* **Task statement**: From the line below that contains "time are Regina" to the line that contains "BARBER: How your immune system tells time.", repeat every line exactly, both ends included, and nothing else.

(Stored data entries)
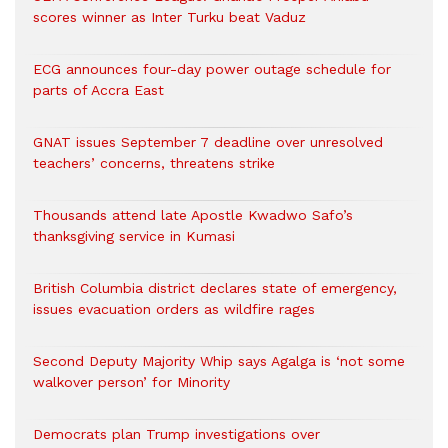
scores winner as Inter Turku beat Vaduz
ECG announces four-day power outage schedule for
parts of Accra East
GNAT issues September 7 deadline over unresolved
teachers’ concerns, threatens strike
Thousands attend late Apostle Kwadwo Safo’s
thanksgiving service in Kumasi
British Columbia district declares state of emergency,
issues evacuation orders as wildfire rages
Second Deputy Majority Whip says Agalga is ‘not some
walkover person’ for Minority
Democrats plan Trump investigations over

* * *

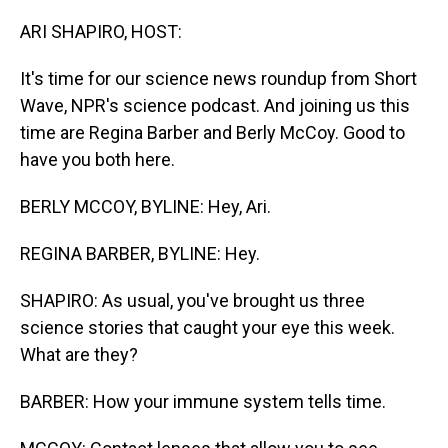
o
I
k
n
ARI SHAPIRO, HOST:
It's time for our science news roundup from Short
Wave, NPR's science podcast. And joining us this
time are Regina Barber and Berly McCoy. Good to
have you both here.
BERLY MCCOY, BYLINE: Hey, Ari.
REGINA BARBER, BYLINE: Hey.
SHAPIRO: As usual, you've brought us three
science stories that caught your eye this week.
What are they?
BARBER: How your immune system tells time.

* **Result of this exercise**:
time are Regina Barber and Berly McCoy. Good to
have you both here.
BERLY MCCOY, BYLINE: Hey, Ari.
REGINA BARBER, BYLINE: Hey.
SHAPIRO: As usual, you've brought us three
science stories that caught your eye this week.
What are they?
BARBER: How your immune system tells time.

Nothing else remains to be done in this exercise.